• [Records shown]
====
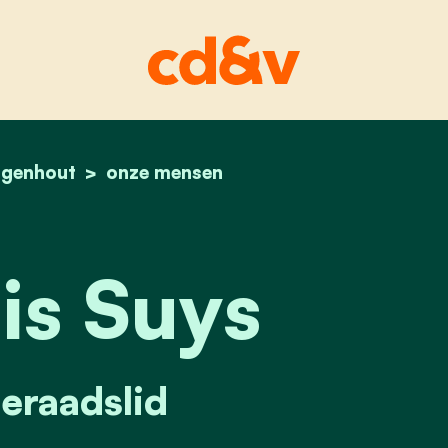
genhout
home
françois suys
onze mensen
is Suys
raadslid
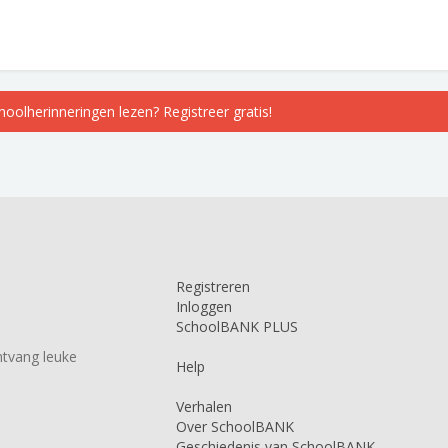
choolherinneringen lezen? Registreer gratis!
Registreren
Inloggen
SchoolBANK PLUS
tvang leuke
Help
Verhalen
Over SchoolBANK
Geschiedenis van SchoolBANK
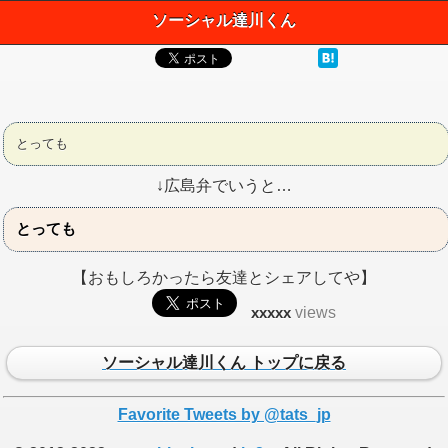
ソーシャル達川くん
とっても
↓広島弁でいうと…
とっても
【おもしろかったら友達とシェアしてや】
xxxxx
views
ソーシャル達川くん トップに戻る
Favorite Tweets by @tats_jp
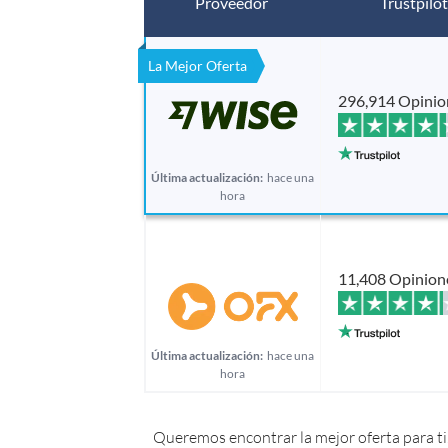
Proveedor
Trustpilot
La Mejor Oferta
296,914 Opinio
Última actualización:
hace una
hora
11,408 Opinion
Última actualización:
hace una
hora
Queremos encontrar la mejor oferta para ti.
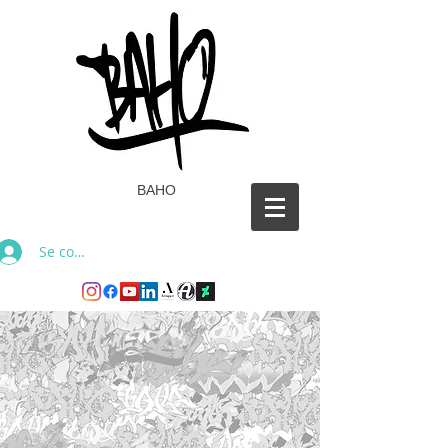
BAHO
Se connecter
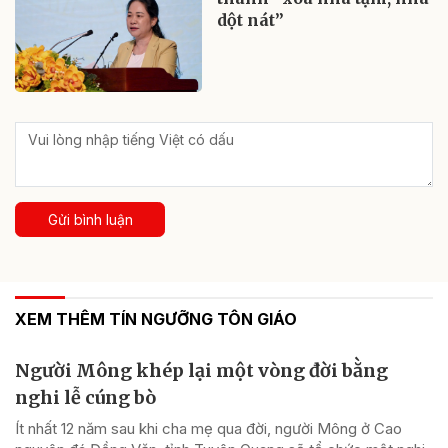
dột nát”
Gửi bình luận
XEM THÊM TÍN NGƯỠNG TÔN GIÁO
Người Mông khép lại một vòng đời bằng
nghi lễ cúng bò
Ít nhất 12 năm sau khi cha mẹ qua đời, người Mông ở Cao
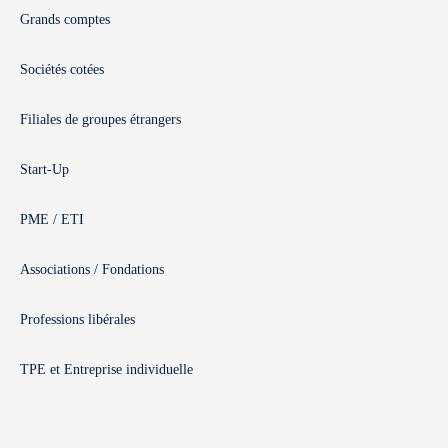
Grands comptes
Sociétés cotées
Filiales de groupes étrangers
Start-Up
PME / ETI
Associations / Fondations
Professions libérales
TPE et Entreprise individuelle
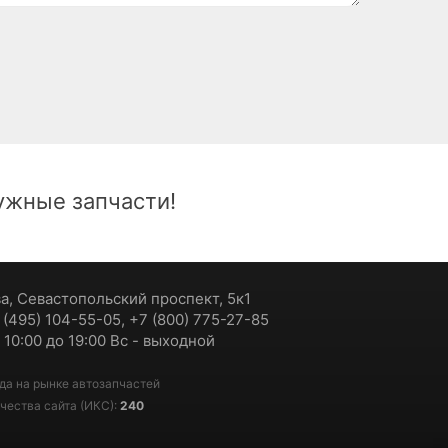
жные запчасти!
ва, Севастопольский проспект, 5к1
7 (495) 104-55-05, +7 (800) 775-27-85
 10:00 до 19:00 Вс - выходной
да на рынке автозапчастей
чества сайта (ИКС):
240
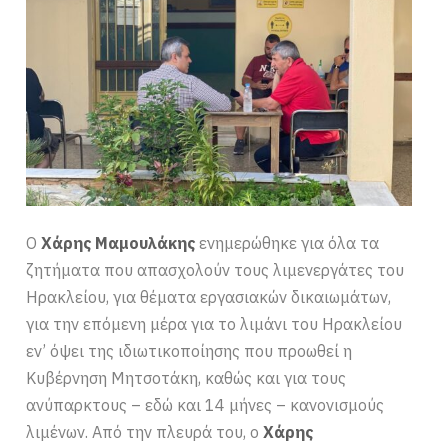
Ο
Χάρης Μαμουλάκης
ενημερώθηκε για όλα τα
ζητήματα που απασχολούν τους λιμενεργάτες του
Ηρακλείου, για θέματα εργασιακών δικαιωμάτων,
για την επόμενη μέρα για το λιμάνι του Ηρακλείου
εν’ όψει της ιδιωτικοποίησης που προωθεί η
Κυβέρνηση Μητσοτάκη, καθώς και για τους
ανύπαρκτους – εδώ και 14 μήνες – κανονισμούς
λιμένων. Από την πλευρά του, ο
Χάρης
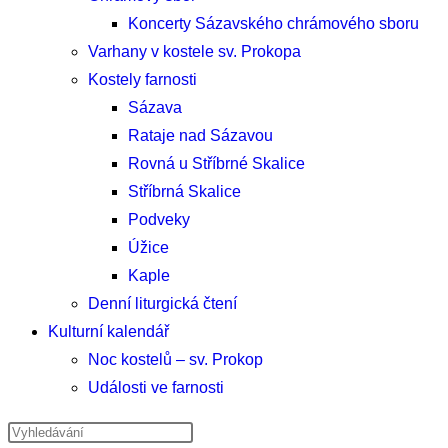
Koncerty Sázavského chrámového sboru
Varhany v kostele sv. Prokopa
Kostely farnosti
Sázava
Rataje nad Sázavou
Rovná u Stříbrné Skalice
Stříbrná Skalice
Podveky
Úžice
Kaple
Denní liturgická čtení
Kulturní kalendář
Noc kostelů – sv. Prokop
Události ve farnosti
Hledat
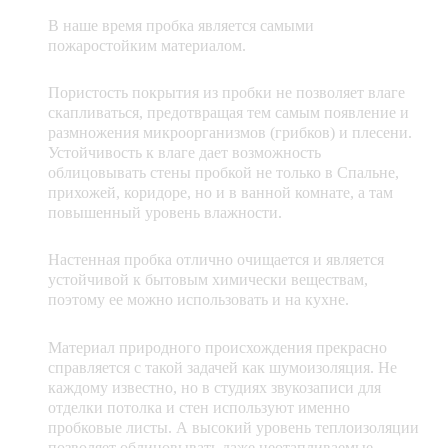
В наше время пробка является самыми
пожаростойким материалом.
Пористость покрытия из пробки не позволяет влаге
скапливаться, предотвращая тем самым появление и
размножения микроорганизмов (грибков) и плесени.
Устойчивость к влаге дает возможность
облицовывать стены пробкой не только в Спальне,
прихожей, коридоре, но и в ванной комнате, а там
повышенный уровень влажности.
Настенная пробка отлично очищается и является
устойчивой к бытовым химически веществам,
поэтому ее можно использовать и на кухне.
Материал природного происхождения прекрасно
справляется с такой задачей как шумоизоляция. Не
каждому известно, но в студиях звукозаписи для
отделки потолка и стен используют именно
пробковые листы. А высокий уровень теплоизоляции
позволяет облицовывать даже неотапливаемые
====
• [Aim of the task] Could you restate word for word the lines above from the one containing "облицовывать стены пробкой" through the one containing "пробковые листы. А", both included, and nothing else?

• [Response to this task]
облицовывать стены пробкой не только в Спальне,
прихожей, коридоре, но и в ванной комнате, а там
повышенный уровень влажности.
Настенная пробка отлично очищается и является
устойчивой к бытовым химически веществам,
поэтому ее можно использовать и на кухне.
Материал природного происхождения прекрасно
справляется с такой задачей как шумоизоляция. Не
каждому известно, но в студиях звукозаписи для
отделки потолка и стен используют именно
пробковые листы. А высокий уровень теплоизоляции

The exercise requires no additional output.